Bought this quite cheaply on ebay, seems to run really well and looks nice and understated


----------



## mach 0.0013137 (Jan 10, 2005)

garryACA said:


> Bought this quite cheaply on ebay, seems to run really well and looks nice and understated


So it was you, I was very tempted myself, well done


----------



## garryACA (Mar 20, 2007)

Yup twas me, I really like it good time keeping thius far and in nice condition apart from abit o 'nibbling' on the case where the back has been taken off


----------



## mach 0.0013137 (Jan 10, 2005)

Copper two-tone with a sub seconds dial, bootiful









If only someone would make a modern watch in a similar style


----------



## Bladerunner (Jun 4, 2006)

mach 0.0013137 said:


> Copper two-tone with a sub seconds dial, bootiful
> 
> 
> 
> ...


An English homage perhaps Mach?


----------



## mach 0.0013137 (Jan 10, 2005)

Bladerunner said:


> mach 0.0013137 said:
> 
> 
> > Copper two-tone with a sub seconds dial, bootiful
> ...


Now that`s a good idea, why didn`t I think of it?


----------



## Bladerunner (Jun 4, 2006)

mach 0.0013137 said:


> Bladerunner said:
> 
> 
> > mach 0.0013137 said:
> ...


Happy to help, sure you would have soon!


----------



## mach 0.0013137 (Jan 10, 2005)

Bladerunner said:


> mach 0.0013137 said:
> 
> 
> > Bladerunner said:
> ...


----------



## PhilM (Nov 5, 2004)

mach 0.0013137 said:


> Bladerunner said:
> 
> 
> > mach 0.0013137 said:
> ...


This site should be renamed the good idea site for watches


----------



## hippo (Jun 27, 2006)

mach 0.0013137 said:


> Bladerunner said:
> 
> 
> > mach 0.0013137 said:
> ...


Tut Tut you two


----------



## Bladerunner (Jun 4, 2006)

mach 0.0013137 said:


> Bladerunner said:
> 
> 
> > mach 0.0013137 said:
> ...


----------



## mach 0.0013137 (Jan 10, 2005)

Bladerunner said:


> mach 0.0013137 said:
> 
> 
> > Bladerunner said:
> ...


Hopefully one day the idea will take root


----------



## Alexus (Apr 9, 2003)

garryACA said:


> Bought this quite cheaply on ebay, seems to run really well and looks nice and understated


Not seen that make before.

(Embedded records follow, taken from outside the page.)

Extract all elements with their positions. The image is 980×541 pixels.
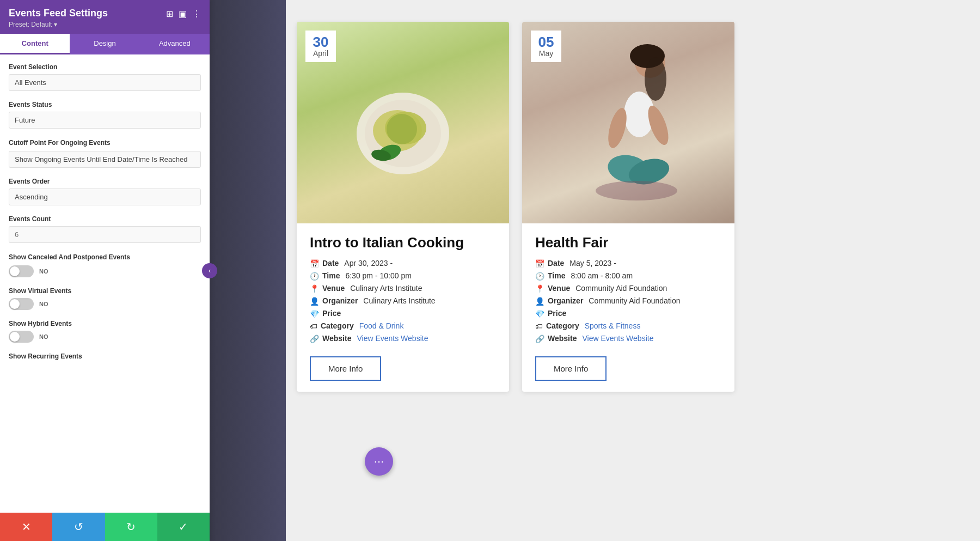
show-hybrid-toggle-label: NO [39,333,48,340]
organizer-label-2: Organizer [548,296,583,305]
event-title-2: Health Fair [535,234,721,251]
category-icon-1: 🏷 [310,322,317,331]
category-label-2: Category [546,321,579,330]
panel-preset[interactable]: Preset: Default ▾ [9,21,166,28]
event-details-2: 📅 Date May 5, 2023 - 🕐 Time 8:00 am - 8:… [535,259,721,343]
clock-icon-2: 🕐 [535,272,544,281]
show-hybrid-label: Show Hybrid Events [9,320,201,327]
organizer-icon-2: 👤 [535,297,544,306]
event-date-day-1: 30 [312,35,329,49]
events-order-group: Events Order Ascending [9,178,201,205]
organizer-value-2: Community Aid Foundation [589,296,680,305]
dark-overlay [210,0,286,541]
price-label-2: Price [548,309,566,318]
show-recurring-label: Show Recurring Events [9,352,201,360]
detail-price-1: 💎 Price [310,309,496,318]
show-hybrid-toggle-row: NO [9,331,201,343]
redo-button[interactable]: ↻ [105,513,157,541]
detail-date-2: 📅 Date May 5, 2023 - [535,259,721,268]
show-canceled-group: Show Canceled And Postponed Events NO [9,253,201,277]
event-card-2: 05 May Health Fair 📅 Date May 5, 2023 - … [522,22,734,392]
show-canceled-toggle[interactable] [9,265,34,277]
panel-header-icons: ⊞ ▣ ⋮ [166,9,201,19]
toggle-knob-3 [10,332,20,342]
panel-bottom-bar: ✕ ↺ ↻ ✓ [0,513,210,541]
date-value-1: Apr 30, 2023 - [344,259,393,268]
website-link-2[interactable]: View Events Website [582,334,653,343]
detail-website-2: 🔗 Website View Events Website [535,334,721,343]
save-button[interactable]: ✓ [157,513,210,541]
show-hybrid-group: Show Hybrid Events NO [9,320,201,343]
expand-icon[interactable]: ⊞ [166,9,173,19]
event-date-day-2: 05 [537,35,555,49]
events-grid: 30 April Intro to Italian Cooking 📅 Date… [210,0,980,414]
floating-action-button[interactable]: ··· [365,447,393,476]
event-selection-select[interactable]: All Events [9,74,201,91]
category-link-2[interactable]: Sports & Fitness [585,321,641,330]
organizer-icon-1: 👤 [310,297,319,306]
events-order-label: Events Order [9,178,201,185]
show-recurring-group: Show Recurring Events [9,352,201,360]
events-status-select[interactable]: Future [9,112,201,129]
reset-button[interactable]: ↺ [52,513,105,541]
detail-date-1: 📅 Date Apr 30, 2023 - [310,259,496,268]
events-count-input[interactable] [9,226,201,243]
preview-area: 30 April Intro to Italian Cooking 📅 Date… [210,0,980,541]
show-hybrid-toggle[interactable] [9,331,34,343]
events-count-group: Events Count [9,215,201,243]
category-label-1: Category [321,321,354,330]
detail-venue-1: 📍 Venue Culinary Arts Institute [310,284,496,293]
cutoff-label: Cutoff Point For Ongoing Events [9,138,201,148]
settings-panel: Events Feed Settings Preset: Default ▾ ⊞… [0,0,210,541]
website-icon-1: 🔗 [310,335,319,343]
more-info-button-2[interactable]: More Info [535,356,607,381]
time-value-1: 6:30 pm - 10:00 pm [345,271,411,280]
event-title-1: Intro to Italian Cooking [310,234,496,251]
collapse-button[interactable]: ‹ [202,263,217,278]
detail-category-2: 🏷 Category Sports & Fitness [535,321,721,331]
more-info-button-1[interactable]: More Info [310,356,381,381]
show-canceled-toggle-row: NO [9,265,201,277]
events-order-select[interactable]: Ascending [9,189,201,205]
toggle-knob [10,266,20,276]
calendar-icon-2: 📅 [535,259,544,268]
time-value-2: 8:00 am - 8:00 am [571,271,633,280]
organizer-label-1: Organizer [322,296,358,305]
panel-content: Event Selection All Events Events Status… [0,54,210,513]
show-virtual-toggle-label: NO [39,301,48,307]
reset-icon: ↺ [74,520,83,533]
redo-icon: ↻ [126,520,136,533]
cancel-icon: ✕ [22,520,31,533]
show-virtual-toggle[interactable] [9,298,34,310]
more-options-icon[interactable]: ⋮ [192,9,201,19]
yoga-svg [574,30,683,215]
event-image-2: 05 May [522,22,734,223]
detail-time-2: 🕐 Time 8:00 am - 8:00 am [535,271,721,281]
tab-design[interactable]: Design [70,34,139,54]
category-link-1[interactable]: Food & Drink [359,321,404,330]
show-virtual-toggle-row: NO [9,298,201,310]
website-icon-2: 🔗 [535,335,544,343]
website-link-1[interactable]: View Events Website [357,334,428,343]
show-canceled-toggle-label: NO [39,268,48,275]
event-details-1: 📅 Date Apr 30, 2023 - 🕐 Time 6:30 pm - 1… [310,259,496,343]
show-canceled-label: Show Canceled And Postponed Events [9,253,201,262]
date-label-1: Date [322,259,339,268]
event-card-1: 30 April Intro to Italian Cooking 📅 Date… [297,22,509,392]
venue-label-1: Venue [322,284,345,293]
cutoff-select[interactable]: Show Ongoing Events Until End Date/Time … [9,151,201,168]
venue-value-1: Culinary Arts Institute [350,284,422,293]
time-label-1: Time [322,271,340,280]
organizer-value-1: Culinary Arts Institute [363,296,435,305]
tab-content[interactable]: Content [0,34,70,54]
tab-advanced[interactable]: Advanced [140,34,210,54]
layout-icon[interactable]: ▣ [179,9,187,19]
food-svg [343,63,463,183]
cutoff-group: Cutoff Point For Ongoing Events Show Ong… [9,138,201,168]
cancel-button[interactable]: ✕ [0,513,52,541]
svg-point-4 [387,114,417,144]
clock-icon-1: 🕐 [310,272,319,281]
svg-point-15 [596,181,677,200]
events-status-label: Events Status [9,101,201,108]
event-date-month-1: April [312,49,329,58]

Any details?

Like the two tone dial. Great purchase.

regards,

Alexus


----------



## garryACA (Mar 20, 2007)

Apparently its from the Petrodwordzowy watch factory, but thats all the information I have


----------



## mel (Dec 6, 2006)

> Apparently its from the Petrodwordzowy watch factory, but thats all the information I have


Is that why there's not a lot about? They couldn't fit the word " Petrodwordzowy" anywhere on the dial, or the rest of the watch?

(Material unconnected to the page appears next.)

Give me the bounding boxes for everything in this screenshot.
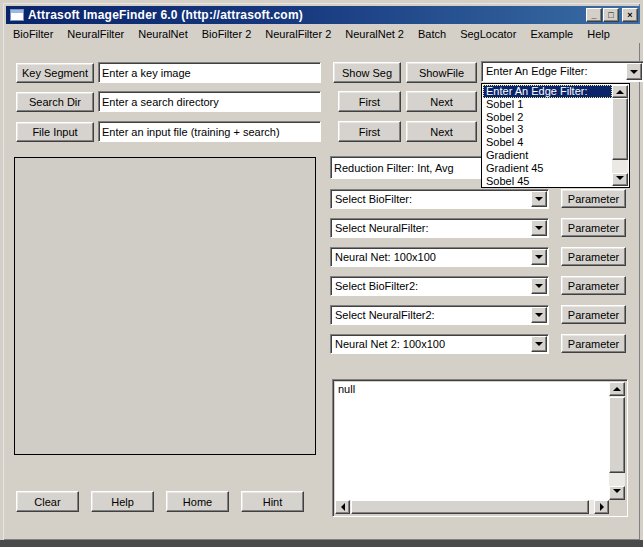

Added this to the list of my Russian makes to check out for when flea-baying, found it seems it can come up also as MARK, where the "R" is the cyrillic reversed one. Your one is very nice and clean, the other two or three on Fleabay are very average to poor. Suppose this is to be expected if they were ever only really intended for the "peasant" market as one description said. Now that's my kind of watch, me being a pheasant plucker.


----------



## garryACA (Mar 20, 2007)

mel said:


> > Apparently its from the Petrodwordzowy watch factory, but thats all the information I have
> 
> 
> Is that why there's not a lot about? They couldn't fit the word " Petrodwordzowy" anywhere on the dial, or the rest of the watch?
> ...


I'm glad you didn't get your tongue twisted there


----------



## Alexus (Apr 9, 2003)

garryACA said:


> Apparently its from the Petrodwordzowy watch factory, but thats all the information I have


Thanks for the reply. (Petrowordzowy)It is quite a mouthful. Nice watch nevertheless.

Alexus


----------



## garryACA (Mar 20, 2007)

garryACA said:


> Bought this quite cheaply on ebay, seems to run really well and looks nice and understated


Found this for sale on ebay.com...funny what people describe as good cosmetic condition...is the guy blind!

good shot of the indie though..without haveing to open mine.


----------



## garryACA (Mar 20, 2007)




----------



## pg tips (May 16, 2003)

That's obviously not the same watch!

I hope you've asked for your money back and threatened him!


----------



## garryACA (Mar 20, 2007)

pg tips said:


> That's obviously not the same watch!
> 
> I hope you've asked for your money back and threatened him!










:lol:

no the nice one is the one I bought, the crapy one is another I saw for sale that the seller showed those pictures and described them as in good condition!! I didn't buy it...I may be mad but not that mad!


----------



## pg tips (May 16, 2003)

ah ok


----------